Jornal Estado de Minas

SANTIAGO

Kissinger e o passado obscuro do político americano na América Latina

Os elogios ao "pragmatismo" e à "visão" do ex-secretário de Estado americano Henry Kissinger, falecido na quarta-feira, contrastam com o silêncio na América Latina e a alusão à sua "miséria moral" que o presidente do Chile, Gabriel Boric, repostou em sua conta no X (antigo Twitter).



"Morreu um homem cujo brilho histórico jamais conseguiu esconder sua profunda miséria moral. K", foi a mensagem que o embaixador do Chile em Washington, Juan Gabriel Valdés, publicou em sua conta no X depois de saber da morte de Kissinger, um dos instigadores do golpe de Estado de 1973 no país.

O presidente chileno, de esquerda, repostou a mensagem, enquanto a chancelaria chilena decidiu permanecer em silêncio.
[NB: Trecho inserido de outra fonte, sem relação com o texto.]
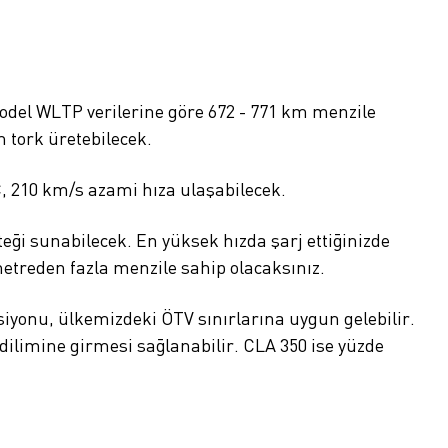
 model WLTP verilerine göre 672 - 771 km menzile
m tork üretebilecek.
, 210 km/s azami hıza ulaşabilecek.
teği sunabilecek. En yüksek hızda şarj ettiğinizde
ometreden fazla menzile sahip olacaksınız.
iyonu, ülkemizdeki ÖTV sınırlarına uygun gelebilir.
dilimine girmesi sağlanabilir. CLA 350 ise yüzde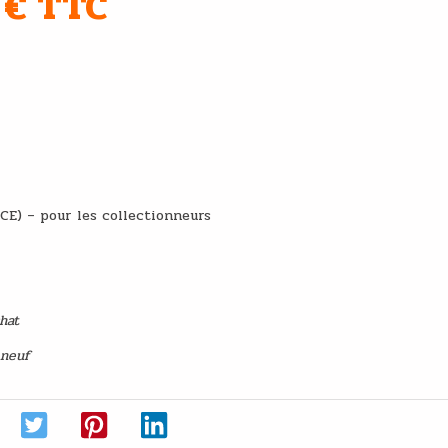
 € TTC
e main
CE) – pour les collectionneurs
chat
 neuf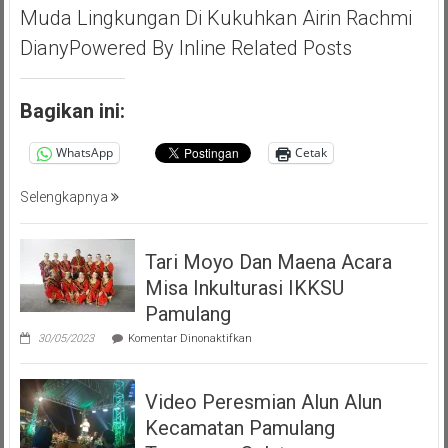
Ichsan,
Muda Lingkungan Di Kukuhkan Airin Rachmi
Apresiasi
DianyPowered By Inline Related Posts
Giat
Akbar
(PMP
Bagikan ini:
)
Persatuan
WhatsApp
Cetak
Masyarakat
Pemalang
Selengkapnya
Tangsel
Tari Moyo Dan Maena Acara
Misa Inkulturasi IKKSU
Pamulang
pada
30/05/2023
Komentar Dinonaktifkan
Tari
Moyo
Dan
Video Peresmian Alun Alun
Maena
Acara
Kecamatan Pamulang
Misa
Inkulturasi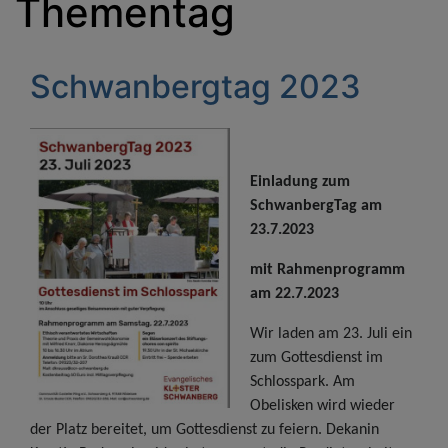
Thementag
Schwanbergtag 2023
Einladung zum
SchwanbergTag am
23.7.2023
mit Rahmenprogramm
am 22.7.2023
Wir laden am 23. Juli ein
zum Gottesdienst im
Schlosspark. Am
Obelisken wird wieder
der Platz bereitet, um Gottesdienst zu feiern. Dekanin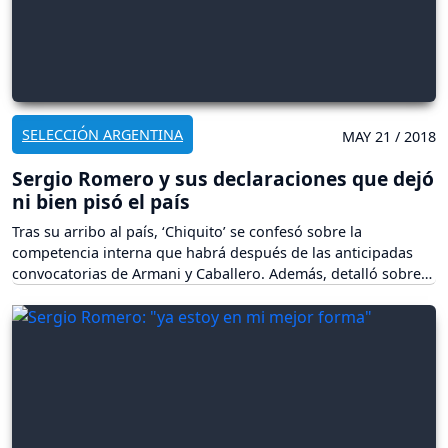
SELECCIÓN ARGENTINA
MAY 21 / 2018
Sergio Romero y sus declaraciones que dejó
ni bien pisó el país
Tras su arribo al país, ‘Chiquito’ se confesó sobre la
competencia interna que habrá después de las anticipadas
convocatorias de Armani y Caballero. Además, detalló sobre
su presente en el United.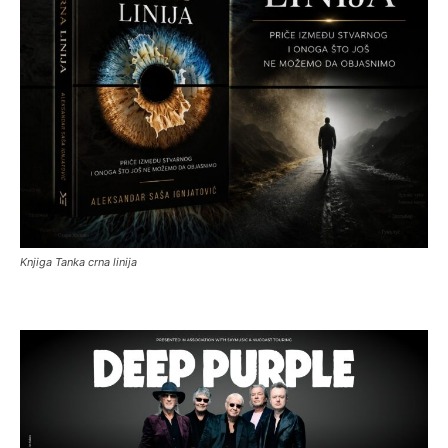
Knjiga Tanka crna linija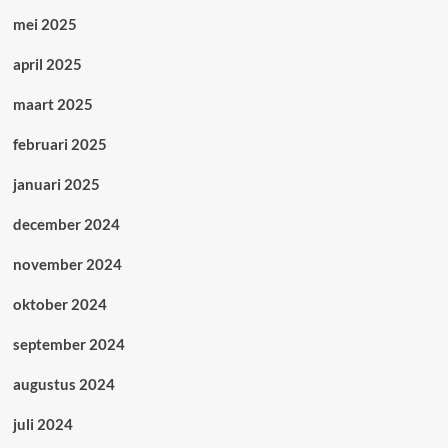
mei 2025
april 2025
maart 2025
februari 2025
januari 2025
december 2024
november 2024
oktober 2024
september 2024
augustus 2024
juli 2024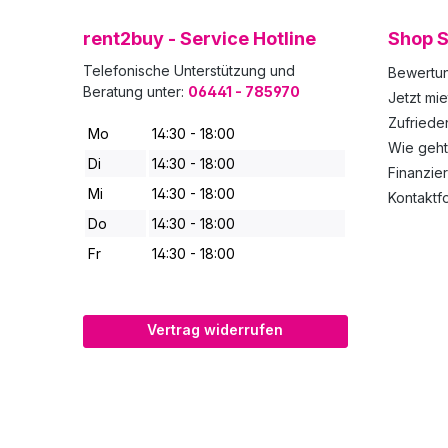
rent2buy - Service Hotline
Shop S
Telefonische Unterstützung und
Bewertu
Beratung unter:
06441 - 785970
Jetzt mie
Zufried
Mo
14:30 - 18:00
Wie geht
Di
14:30 - 18:00
Finanzie
Mi
14:30 - 18:00
Kontaktf
Do
14:30 - 18:00
Fr
14:30 - 18:00
Vertrag widerrufen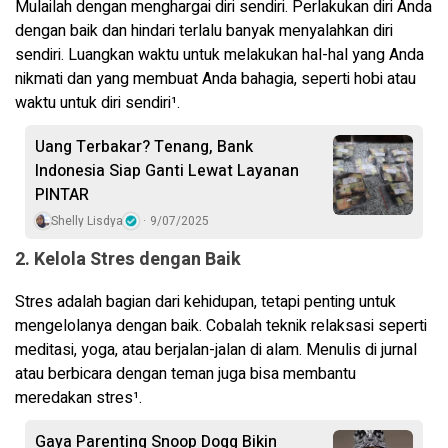
Mulailah dengan menghargai diri sendiri. Perlakukan diri Anda
dengan baik dan hindari terlalu banyak menyalahkan diri
sendiri. Luangkan waktu untuk melakukan hal-hal yang Anda
nikmati dan yang membuat Anda bahagia, seperti hobi atau
waktu untuk diri sendiri¹.
Uang Terbakar? Tenang, Bank
Indonesia Siap Ganti Lewat Layanan
PINTAR
Shelly Lisdya
9/07/2025
2. Kelola Stres dengan Baik
Stres adalah bagian dari kehidupan, tetapi penting untuk
mengelolanya dengan baik. Cobalah teknik relaksasi seperti
meditasi, yoga, atau berjalan-jalan di alam. Menulis di jurnal
atau berbicara dengan teman juga bisa membantu
meredakan stres¹.
Gaya Parenting Snoop Dogg Bikin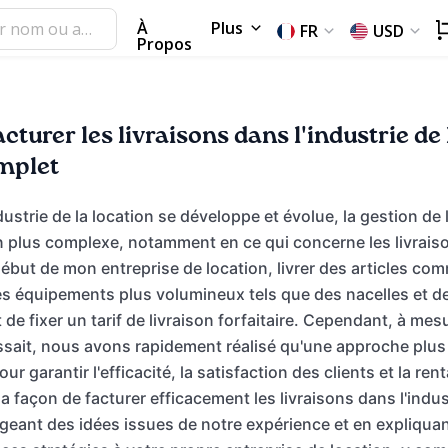
À
Plus
FR
USD
Propos
urer les livraisons dans l'industrie de l
mplet
ustrie de la location se développe et évolue, la gestion de 
n plus complexe, notamment en ce qui concerne les livraiso
but de mon entreprise de location, livrer des articles com
s équipements plus volumineux tels que des nacelles et de
 de fixer un tarif de livraison forfaitaire. Cependant, à me
ssait, nous avons rapidement réalisé qu'une approche plus
ur garantir l'efficacité, la satisfaction des clients et la rent
a façon de facturer efficacement les livraisons dans l'indus
ageant des idées issues de notre expérience et en expliq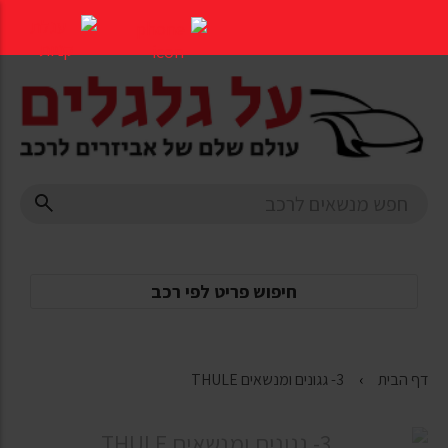
דלג
לתוכן
העמוד
חיפוש פריט לפי רכב
דף הבית
3- גגונים ומנשאים THULE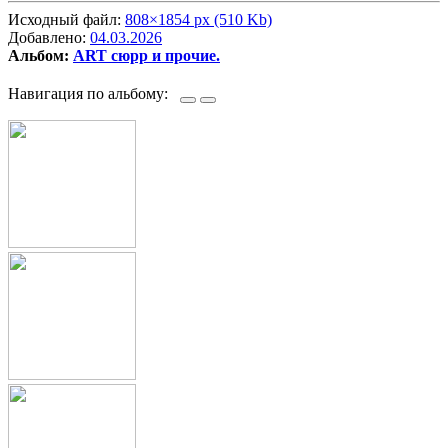
Исходный файл:
808×1854 px (510 Kb)
Добавлено:
04.03.2026
Альбом:
ART сюрр и прочие.
Навигация по альбому: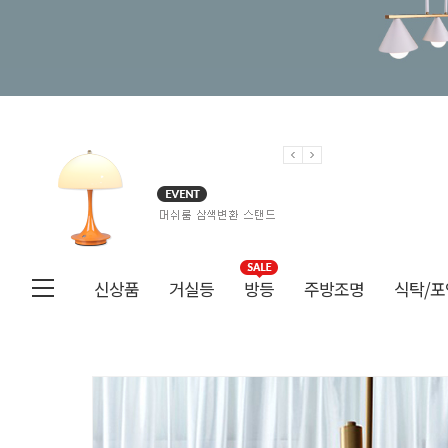
신상품
거실등
방등
주방조명
식탁/포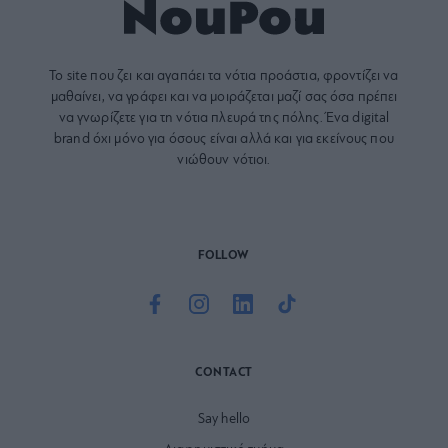
Το site που ζει και αγαπάει τα
νότια προάστια
, φροντίζει να
μαθαίνει, να γράφει και να μοιράζεται μαζί σας όσα πρέπει
να γνωρίζετε για τη νότια πλευρά της πόλης. Ένα digital
brand όχι μόνο για όσους είναι αλλά και για εκείνους που
νιώθουν νότιοι.
FOLLOW
CONTACT
Say hello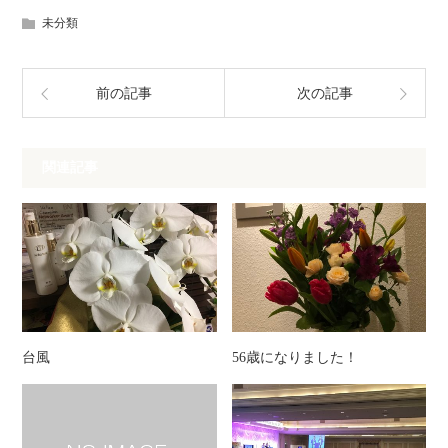
未分類
前の記事
次の記事
関連記事
台風
56歳になりました！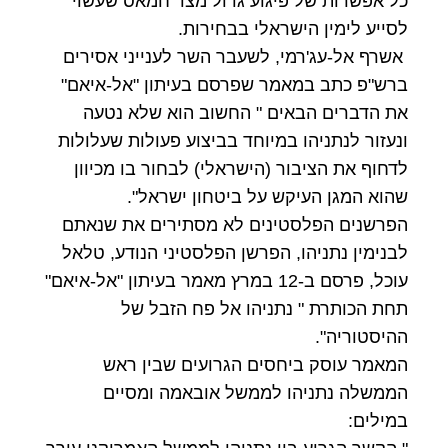
כל אפשרות של פיגוע גדול מצד חמאס שעשוי
לסייע לימין הישראלי בבחירות.
אשרף אל-עג'רמי, לשעבר השר לענייני אסירים
ברש"פ כתב במאמר שפרסם בעיתון "אל-איאם"
את הדברים הבאים " החשוב הוא שלא נטעה
ונעזור לנתניהו במיוחד בביצוע פעולות שעלולות
לדחוף את הציבור (הישראלי) לבחור בו מכיוון
שהוא המגן העיקש על ביטחון ישראל".
הפרשנים הפלסטינים לא מסתירים את שנאתם
לבנימין נתניהו, הפרשן הפלסטיני הנודע, טלאל
עוכל, פרסם ב-12 במרץ מאמר בעיתון "אל-איאם"
תחת הכותרת " נתניהו אל פח הזבל של
ההיסטוריה".
המאמר עוסק ביחסים הגרועים שבין ראש
הממשלה נתניהו לממשל אובאמה ומסיים
במילים: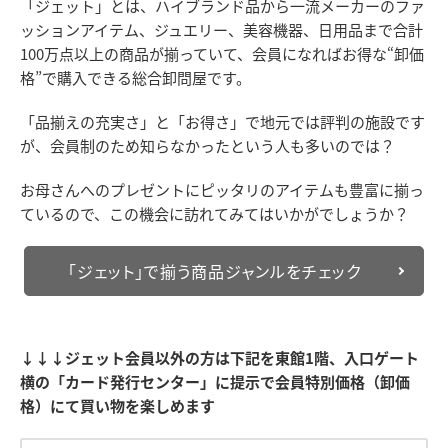
「ジェット」とは、ハイブランド品から一流メーカーのファ
ッションアイテム、ジュエリー、美容機器、日用品まで合計
100万点以上の商品が揃っていて、会員になればお得な“卸価
格”で購入できる総合卸問屋です。
「品揃えの充実さ」と「お得さ」で地元では評判の施設です
が、会員制のため知らなかったという人も多いのでは？
お母さんへのプレゼントにピッタリのアイテムも豊富に揃っ
ているので、この機会に訪れてみてはいかがでしょうか？
「ジェット」で揃う商品ジャンルをチェック
↓↓↓ジェット会員以外の方は下記を東館1階、入口ゲート
横の「カード発行センター」に提示で会員特別価格（卸価
格）にて買い物を楽しめます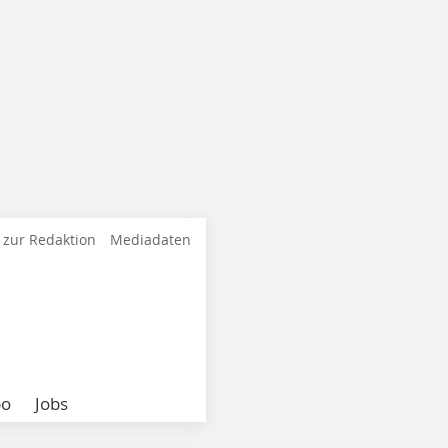
 zur Redaktion
Mediadaten
bo
Jobs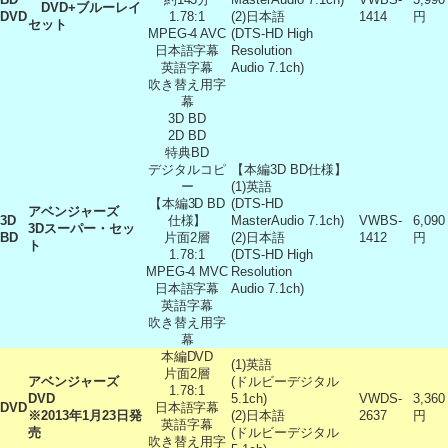
DVD+ブルーレイ
DVD
1.78:1
(2)日本語
1414
円
セット
MPEG-4 AVC
(DTS-HD High
日本語字幕
Resolution
英語字幕
Audio 7.1ch)
吹き替え用字
幕
3D BD
2D BD
特典BD
デジタルコピ
【本編3D BD仕様】
ー
(1)英語
【本編3D BD
(DTS-HD
アベンジャーズ
3D
仕様】
MasterAudio 7.1ch)
VWBS-
6,090
3Dスーパー・セッ
BD
片面2層
(2)日本語
1412
円
ト
1.78:1
(DTS-HD High
MPEG-4 MVC
Resolution
日本語字幕
Audio 7.1ch)
英語字幕
吹き替え用字
幕
本編DVD
(1)英語
片面2層
アベンジャーズ
(ドルビーデジタル
1.78:1
DVD
5.1ch)
VWDS-
3,360
DVD
日本語字幕
※2013年1月23日発
(2)日本語
2637
円
英語字幕
売
(ドルビーデジタル
吹き替え用字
Kissinger, primeiro como assessor de Segurança Nacional e depois como secretário de Estado de Richard Nixon (1969-1974) e de Gerald Ford (1974-1977), além de impulsionar a aproximação entre Washington e Pequim, foi determinante para a expansão da guerra do Vietnã.

Ele, no entanto, também mexeu as peças do tabuleiro geopolítico americano com o apoio ao golpe militar liderado pelo general Augusto Pinochet no Chile contra o governo do socialista Salvador Allende em 1973, e a outros governos ditatoriais na América Latina, como os do Brasil e o de Anastasio Somoza, na Nicarágua.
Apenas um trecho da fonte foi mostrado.